Classical Econometrics

# regress / ivreg take FORMULA first, then data (statsmodels-style)
sp.regress("y ~ x1 + x2", df, cluster="firm_id")                     # OLS
sp.ivreg("y ~ (x1 ~ z1 + z2) + x2", df, cluster="state")             # IV/2SLS — syntax: (endog ~ instruments) + exog
sp.panel(df, "y ~ x1 + x2", entity="firm", time="year", method="fe") # Panel FE (kwarg is `method=`)
sp.heckman(df, y="wage", x=["age", "edu"],                            # Heckman selection
           select="in_labor_force", z=["marital", "kids"])            #   y/x for outcome, select+z for selection
sp.qreg(df, formula="y ~ x1 + x2", quantile=0.5)                      # Quantile regression

Difference-in-Differences

# 2x2 DID: `time` must take exactly 2 values (a post indicator works).
sp.did(df, y="y", treat="treated", time="post")

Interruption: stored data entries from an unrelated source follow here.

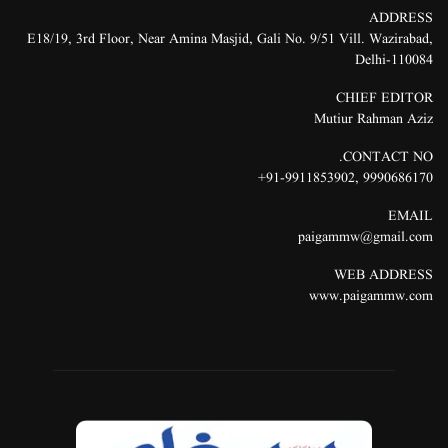
ADDRESS
E18/19, 3rd Floor, Near Amina Masjid, Gali No. 9/51 Vill. Wazirabad,
Delhi-110084
CHIEF EDITOR
Mutiur Rahman Aziz
CONTACT NO.
91-9911853902+
,
9990686170
EMAIL
paigammw@gmail.com
WEB ADDRESS
www.paigammw.com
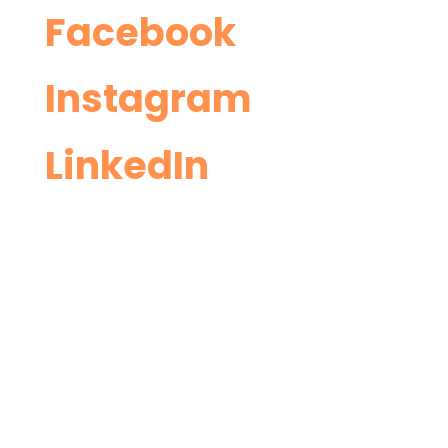
Facebo
ok
Insta
gram
Linke
dIn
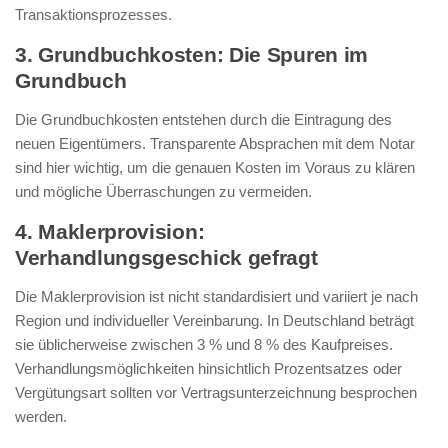
Transaktionsprozesses.
3. Grundbuchkosten: Die Spuren im
Grundbuch
Die Grundbuchkosten entstehen durch die Eintragung des
neuen Eigentümers. Transparente Absprachen mit dem Notar
sind hier wichtig, um die genauen Kosten im Voraus zu klären
und mögliche Überraschungen zu vermeiden.
4. Maklerprovision:
Verhandlungsgeschick gefragt
Die Maklerprovision ist nicht standardisiert und variiert je nach
Region und individueller Vereinbarung. In Deutschland beträgt
sie üblicherweise zwischen 3 % und 8 % des Kaufpreises.
Verhandlungsmöglichkeiten hinsichtlich Prozentsatzes oder
Vergütungsart sollten vor Vertragsunterzeichnung besprochen
werden.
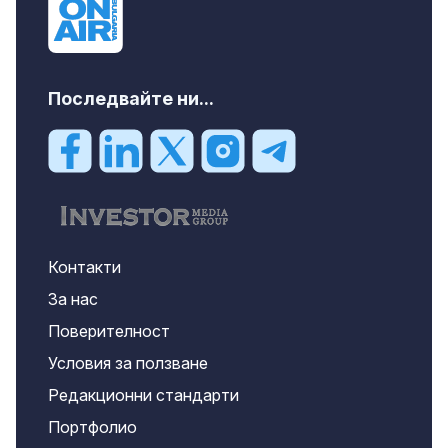
Последвайте ни...
Контакти
За нас
Поверителност
Условия за ползване
Редакционни стандарти
Портфолио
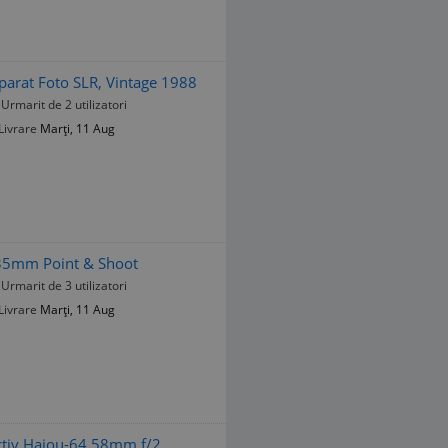
arat Foto SLR, Vintage 1988
Urmarit de 2 utilizatori
Livrare
Marți, 11 Aug
 35mm Point & Shoot
Urmarit de 3 utilizatori
Livrare
Marți, 11 Aug
ctiv Haiou-64 58mm f/2,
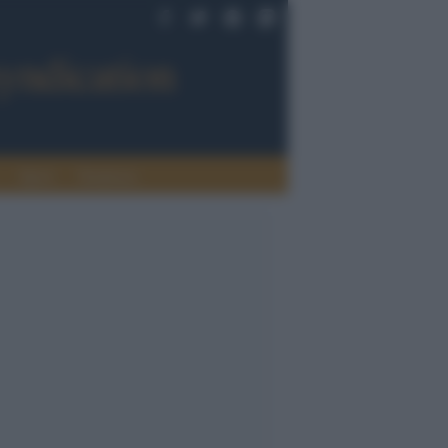
Sport
Tendenze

# Staggered DID estimators REQUIRE a unit-id column `i=`.
sp.callaway_santanna(df, y="y", g="first_treat_year", t="year", i="firm_id")   # CS 2021
sp.sun_abraham(df, y="y", g="first_treat_year", t="year", i="firm_id")         # SA 2021 event study
sp.bacon_decomposition(df, y="y", treat="treated", time="year", id="firm_id")  # TWFE diagnostic

sp.honest_did(result, method="smoothness")                                     # PT sensitivity (RR 2023)
sp.continuous_did(df, y="y", dose="dose", time="year", id="firm_id")           # Continuous treatment

Regression Discontinuity

# Cutoff argument is `c=` (not `cutoff=`) across rdrobust / rkd.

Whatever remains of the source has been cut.